3.市場側にも、はっきりとしたメリットがある FAXが届かなくなった東京の卸売市場からは、「外出先でもすぐ確認できる」「予定外入荷を防げる」「用紙代も減る」といった声が寄せられました。脱FAXは産地側の効率化にとどまらず、受け取る側の販売業務にも良い変化を生んでいます。産地が増えれば、市場側のメリットはさらに大きくなります。
今後の展望
長年「当たり前」だった出荷連絡のFAXをやめるという判断は、全国のJA様の中でも先進的な取り組みです。群馬県の2つのJA様がそれぞれの進み方で示した道筋は、これから脱FAXに取り組む産地にとって参考になるはずです。
JA利根沼田様では、レタスに続いてほうれん草などの品目にも移行を広げ、まだデータ受け取りに対応いただけていない出荷先にもnimaruでのデータ受け取りを働きかけていく予定です。JAにったみどり様では、出荷先市場との調整を進め、FAX送信を止めてデータ連携へ一本化することを次の目標としています。

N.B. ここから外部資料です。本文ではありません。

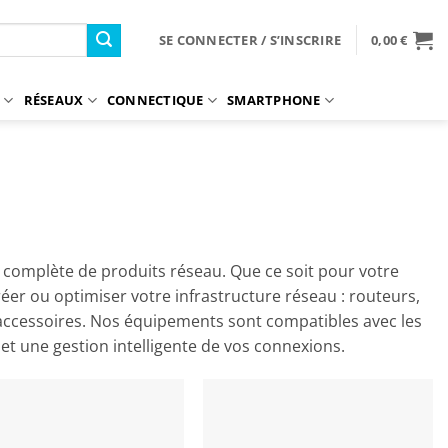
SE CONNECTER / S’INSCRIRE
0,00
€
S
RÉSEAUX
CONNECTIQUE
SMARTPHONE
 complète de produits réseau. Que ce soit pour votre
éer ou optimiser votre infrastructure réseau : routeurs,
 accessoires. Nos équipements sont compatibles avec les
et une gestion intelligente de vos connexions.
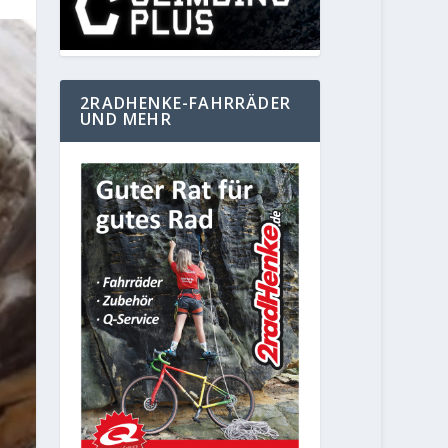
2RADHENKE-FAHRRÄDER
UND MEHR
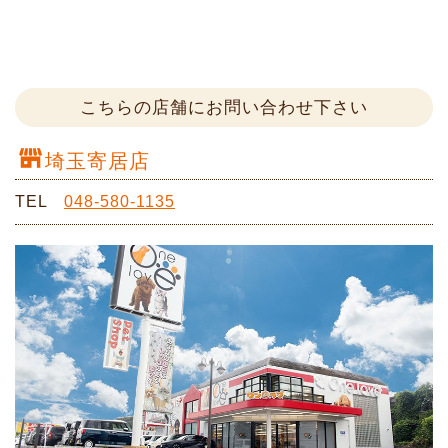
こちらの店舗にお問い合わせ下さい
埼玉寄居店
TEL
048-580-1135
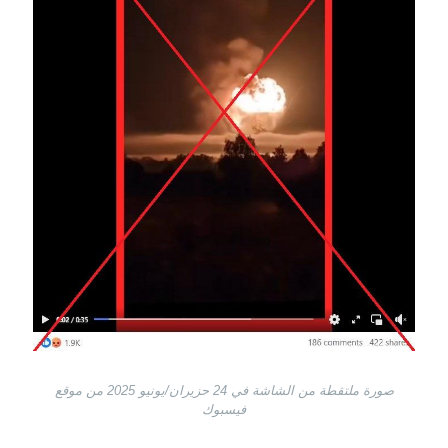
صورة ملتقطة من الشاشة في 24 حزيران/يونيو 2025 من موقع
فيسبوك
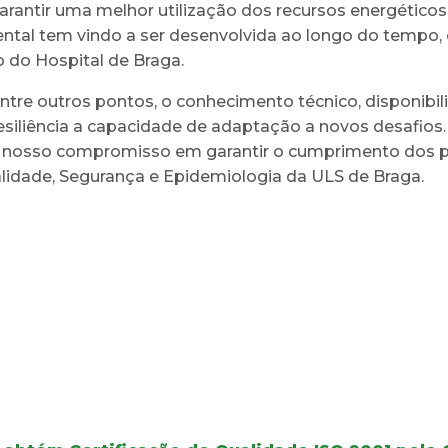
antir uma melhor utilização dos recursos energéticos e
ntal tem vindo a ser desenvolvida ao longo do tempo
do Hospital de Braga.
entre outros pontos, o conhecimento técnico, disponibil
siliência a capacidade de adaptação a novos desafios.
 o nosso compromisso em garantir o cumprimento dos p
alidade, Segurança e Epidemiologia da ULS de Braga.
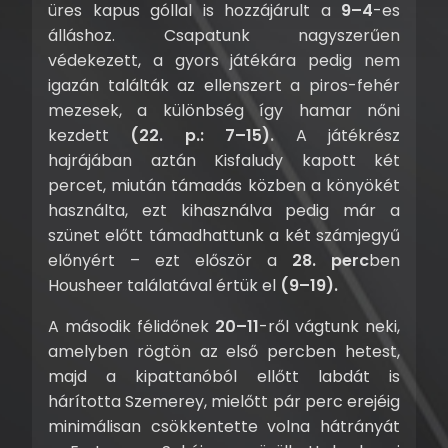
üres kapus góllal is hozzájárult a
9–4
-es
álláshoz. Csapatunk nagyszerűen
védekezett, a gyors játékára pedig nem
igazán találták az ellenszert a piros-fehér
mezesek, a különbség így hamar nőni
kezdett
(22. p.: 7–15).
A játékrész
hajrájában aztán Kisfaludy kapott két
percet, miután támadás közben a könyökét
használta, ezt kihasználva pedig már a
szünet előtt támadhattunk a két számjegyű
előnyért – ezt először a
28. perc
ben
Housheer találatával értük el
(9–19).
A második félidőnek
20–11
-ről vágtunk neki,
amelyben rögtön az első percben hetest,
majd a kipattanóból ellőtt labdát is
hárította Szemerey, mielőtt pár perc erejéig
minimálisan csökkentette volna hátrányát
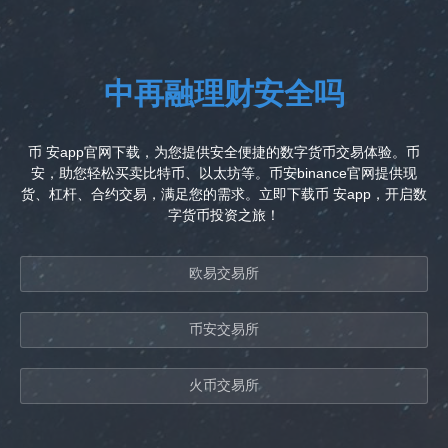
中再融理财安全吗
币 安app官网下载，为您提供安全便捷的数字货币交易体验。币
安，助您轻松买卖比特币、以太坊等。币安binance官网提供现
货、杠杆、合约交易，满足您的需求。立即下载币 安app，开启数
字货币投资之旅！
欧易交易所
币安交易所
火币交易所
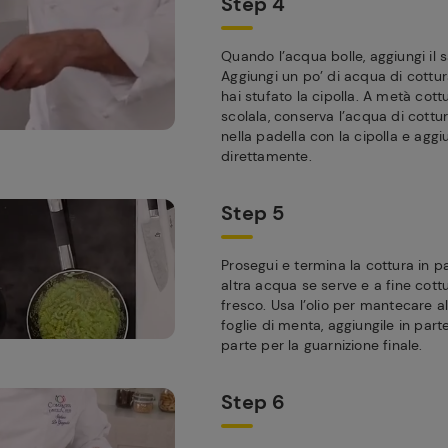
Step 4
Quando l’acqua bolle, aggiungi il s
Aggiungi un po’ di acqua di cottur
hai stufato la cipolla. A metà cott
scolala, conserva l’acqua di cottu
nella padella con la cipolla e aggi
direttamente.
Step 5
Prosegui e termina la cottura in 
altra acqua se serve e a fine cottu
fresco. Usa l’olio per mantecare all
foglie di menta, aggiungile in parte
parte per la guarnizione finale.
Step 6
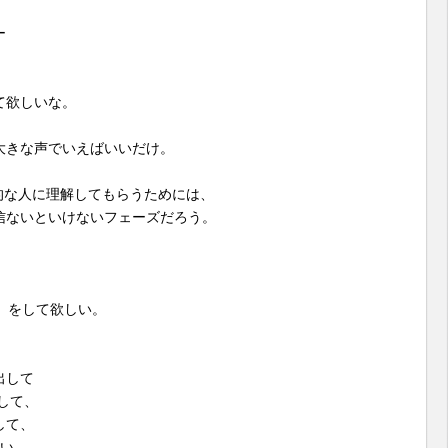
ー
て欲しいな。
大きな声でいえばいいだけ。
的な人に理解してもらうためには、
信ないといけないフェーズだろう。
」をして欲しい。
出して
して、
して、
しい。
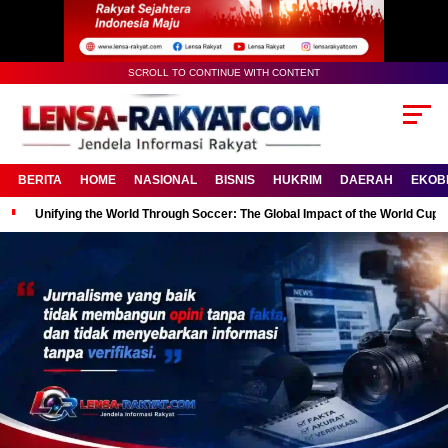
SCROLL TO CONTINUE WITH CONTENT
BERITA
HOME
NASIONAL
BISNIS
HUKRIM
DAERAH
EKOB
Unifying the World Through Soccer: The Global Impact of the World Cup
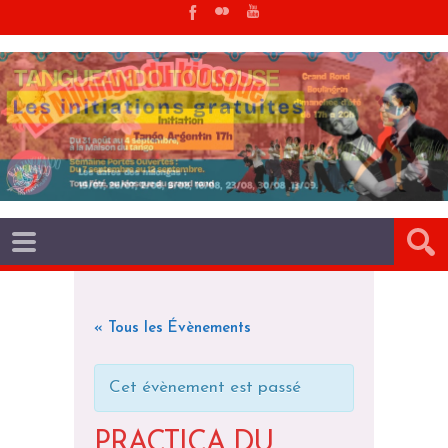
« Tous les Évènements
Cet évènement est passé
PRACTICA DU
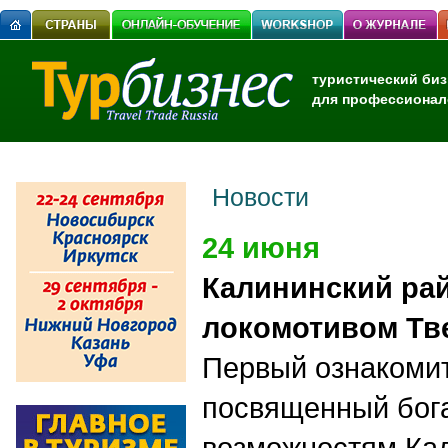
туристический биз
для профессионал
Новости
24 июня
Калининский рай
локомотивом Тв
Первый ознакомит
посвященный бог
возможностям Кал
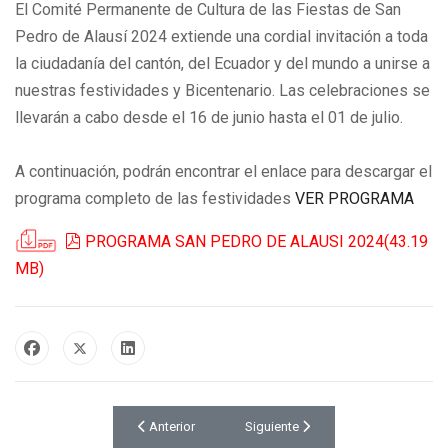
El Comité Permanente de Cultura de las Fiestas de San
Pedro de Alausí 2024 extiende una cordial invitación a toda
la ciudadanía del cantón, del Ecuador y del mundo a unirse a
nuestras festividades y Bicentenario. Las celebraciones se
llevarán a cabo desde el 16 de junio hasta el 01 de julio.
A continuación, podrán encontrar el enlace para descargar el
programa completo de las festividades
VER PROGRAMA
pdf
PROGRAMA SAN PEDRO DE ALAUSI 2024
(
43.19
MB
)
Artículo anterior: FORMATOS DE PRESENTACIÓN D
Artículo siguiente: INFORME REN
Anterior
Siguiente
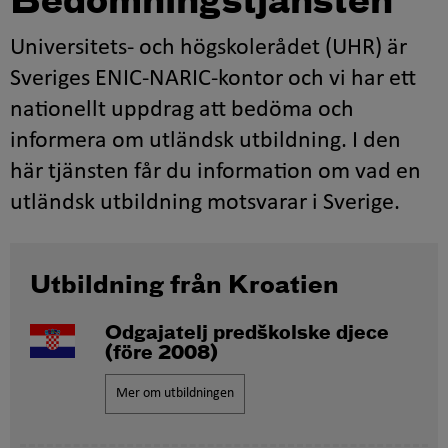
Bedömningstjänsten
Universitets- och högskolerådet (UHR) är
Sveriges ENIC-NARIC-kontor och vi har ett
nationellt uppdrag att bedöma och
informera om utländsk utbildning. I den
här tjänsten får du information om vad en
utländsk utbildning motsvarar i Sverige.
Utbildning från Kroatien
Odgajatelj predškolske djece
(före 2008)
Mer om utbildningen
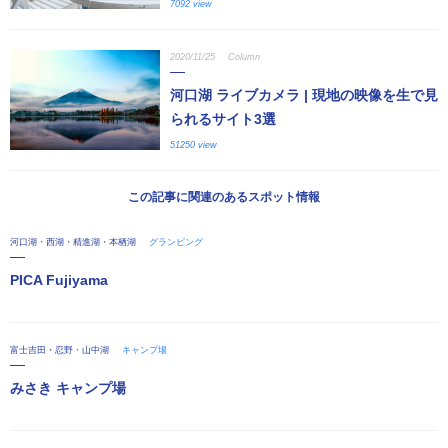
7092 view
2020/11/25
Column
河口湖 ライブカメラ | 現地の映像を生で見
られるサイト3選
51250 view
この記事に関連のあるスポット情報
河口湖・西湖・精進湖・本栖湖
グランピング
PICA Fujiyama
富士吉田・忍野・山中湖
キャンプ場
みさき キャンプ場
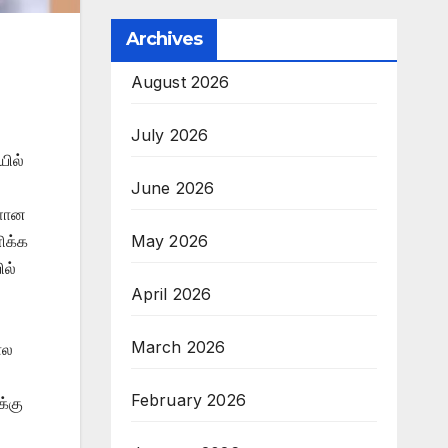
Archives
August 2026
July 2026
யில்
June 2026
களான
May 2026
ிக்க
ில்
April 2026
March 2026
ால
February 2026
க்கு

そして、出荷連絡がデータで届くようになった先には、市場から返ってくる販売結果もデータで受け取り、生産者へタイムリーに共有するといった、産地と市場の双方向のつながりが見えてきます。kikitoriは、両JA様をはじめとする現場の声とともに、産地と市場の双方にとって「FAXより速く、確実に届く」出荷連絡の仕組みを、これからも進化させていきます。